Mohamad Alipour

Leveraging Vision for Structural Identification: A Digital Image Correlation Based Approach

This paper describes a case study on a large scale structural test specimen using 3D-DIC as an image-based metrology approach for structural identification (St-ID). For the identification process, a commercial FEA software package was interfaced with MATLAB to converge on the optimal unknown/uncertain system parameters of the experimental setup. The 3D-DIC results provided a rich full-field dataset that was used in the identification process, which was compared against ground-truth measurements derived from traditional physical in-place sensors typically used in St-ID. For the identification, a novel hybrid algorithm, incorporating a combination of a genetic algorithm and a gradient-based scheme was utilized for updating the FEA model and obtaining the optimal values of the selected parameters. Results demonstrated that deflection, strain, and rotation measurements derived from DIC mirrored those from the ground-truth sensors and allowed for convergence of the updating with a variety of measurement responses that are challenging to acquire in typical applications.

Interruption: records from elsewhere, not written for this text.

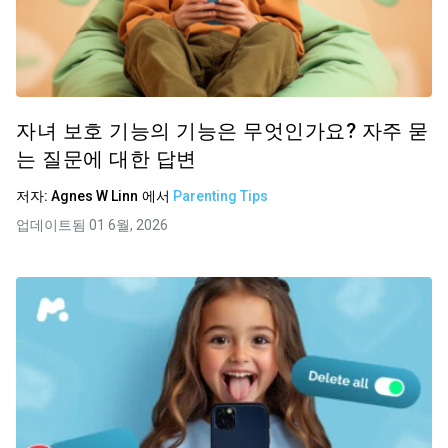
자녀 보호 기능의 기능은 무엇인가요? 자주 묻
는 질문에 대한 답변
저자:
Agnes W Linn
에서
Parenting Tips
업데이트됨 01 6월, 2026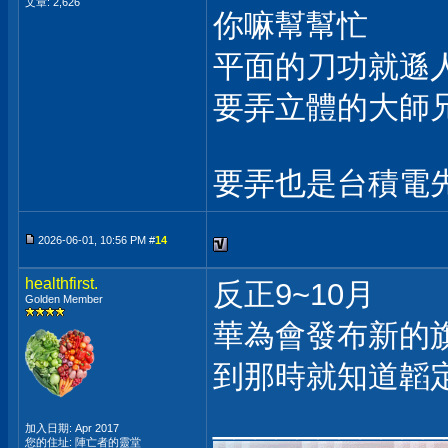
文章: 2,626
你嘛幫幫忙
平面的刀功就遜
要弄立體的大師兄
要弄也是台積電先
2026-06-01, 10:56 PM #
14
healthfirst.
反正9~10月
Golden Member
華為會發布新的
到那時就知道韜
___________
加入日期: Apr 2017
您的住址: 陣亡者的靈堂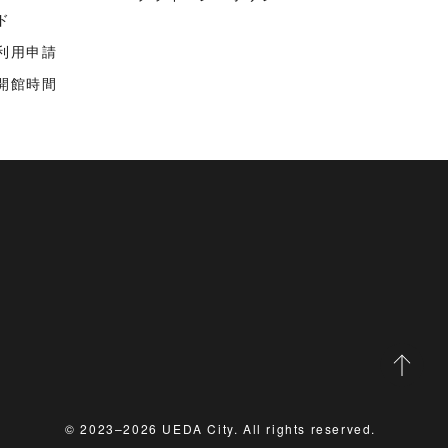
ド
利用申請
開館時間
© 2023–2026 UEDA City. All rights reserved.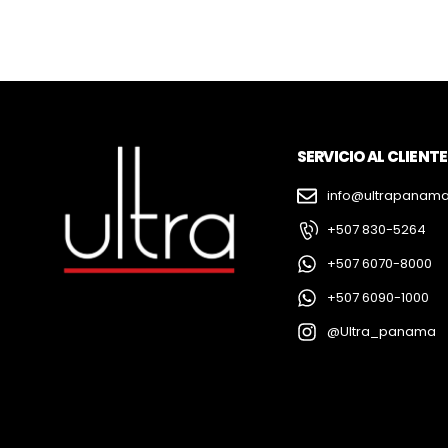
SERVICIO AL CLIENTE
info@ultrapanam
+507 830-5264
+507 6070-8000
+507 6090-1000
@Ultra_panama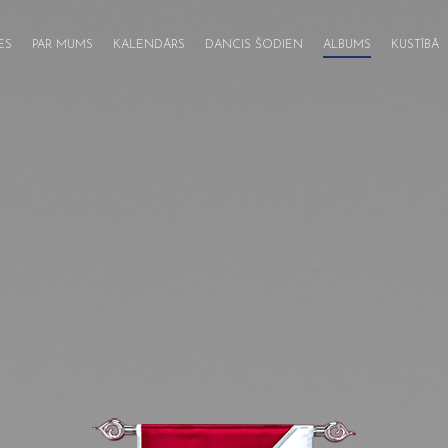
ES
PAR MUMS
KALENDĀRS
DANCIS ŠODIEN
ALBUMS
KUSTĪBĀ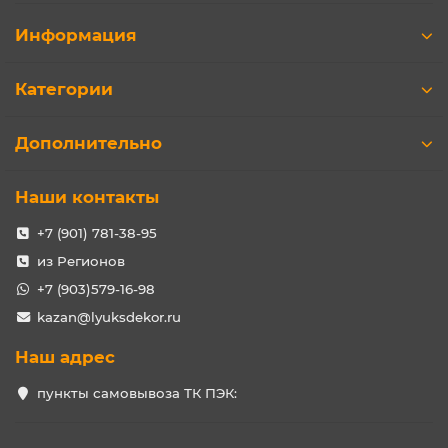
Информация
Категории
Дополнительно
Наши контакты
+7 (901) 781-38-95
из Регионов
+7 (903)579-16-98
kazan@lyuksdekor.ru
Наш адрес
пункты самовывоза ТК ПЭК: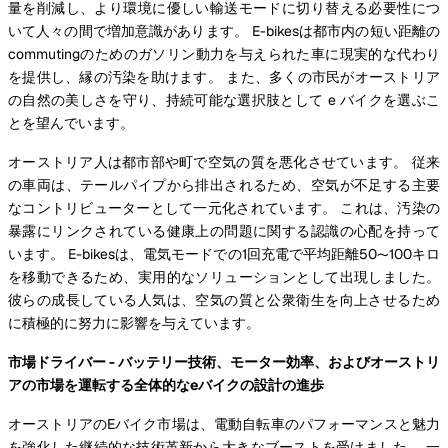
量を削減し、より環境に優しい輸送モードに切り替える必要性につ
いて人々の間で増加意識があります。 E-bikesは都市内の短い距離の
commutingのためのガソリン動力を与えられた車に現実的な代わり
を提供し、縁の汚染を助けます。 また、多くの市民がオーストリア
の自然の美しさを守り、持続可能な選択肢として e バイクを選ぶこ
とを望んでいます。
オーストリア人は都市部や町で空気の質を悪化させています。 従来
の車両は、テールパイプから排出されるため、空気が不足する主要
なコントリビューターとして一元化されています。 これは、汚染の
暴露にリンクされている健康上の問題に関する認識の心配を持って
います。 E-bikesは、電気モードでの1回充電で平均距離50〜100キロ
を移動できるため、実用的なソリューションとして出現しました。
彼らの成長している人気は、空気の質と公衆衛生を向上させるため
に積極的に努力に影響を与えています。
市場ドライバー - バッテリー技術、モーター効率、およびオーストリ
アの市場を運転する全体的なeバイクの設計の進歩
オーストリアのEバイク市場は、電動自転車のパフォーマンスと魅力
を強化した継続的な技術革新から大きなブーストを受けました。 一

Vibration Testing for Bridge Load Rating

Load rating is the process of determining the safe live-load carrying capacity of a bridge and is thus a major basis in prioritizing maintenance operations and allocation of resources. Traditionally, bridge evaluation standards provide two approaches to load rating, namely the analytical calculations and the empirical static load tests. Analytical load ratings are generally based on simplifying assumptions and may not closely reflect the current physical condition of the bridge. Empirical load tests provide a more realistic picture of live-load capacity of a bridge, but their application has been considerably limited by cost, time, test truck requirement, traffic interruption, and safety. Recently, a new approach named in this paper as “vibration-calibrated model-based load rating” has been investigated by a number of researchers. In this method, a vibration test is performed on the bridge and a refined finite element model is calibrated so as to replicate the observed modal response of the bridge. The calibrated model, which is adjusted to reflect the real in-situ condition and performance of the bridge, will then be used for the purpose of realistic load rating. This paper starts by reviewing the limitations of the current analytical and empirical methods and provides an in-depth explanation of the vibration-based method for load rating. Finally, recent research on this approach is reviewed and a discussion on the advantages, disadvantages and special considerations involved is presented. The areas that require more research and future work are also highlighted.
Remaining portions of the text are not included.